Exact copy, no pictures: restate each entry below word for word.

________________________

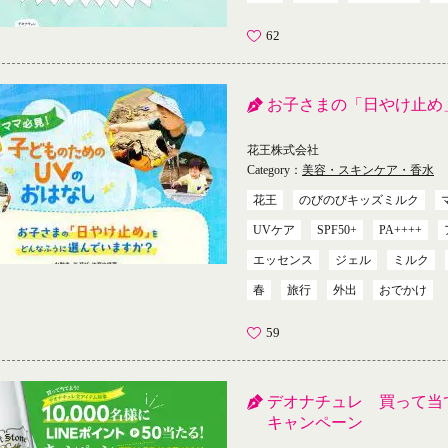
62
お子さまの「日やけ止め
花王株式会社
Category：
美容・スキンケア・香水
花王
のびのびキッズミルク
UVケア
SPF50+
PA++++
エッセンス
ジェル
ミルク
春
旅行
外出
おでかけ
59
デオナチュレ 買って当てよ
キャンペーン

________________________

◆ **Response to the task**:
62
お子さまの「日やけ止め
花王株式会社
Category：
美容・スキンケア・香水
花王
のびのびキッズミルク
UVケア
SPF50+
PA++++
エッセンス
ジェル
ミルク
春
旅行
外出
おでかけ
59
デオナチュレ 買って当てよ
キャンペーン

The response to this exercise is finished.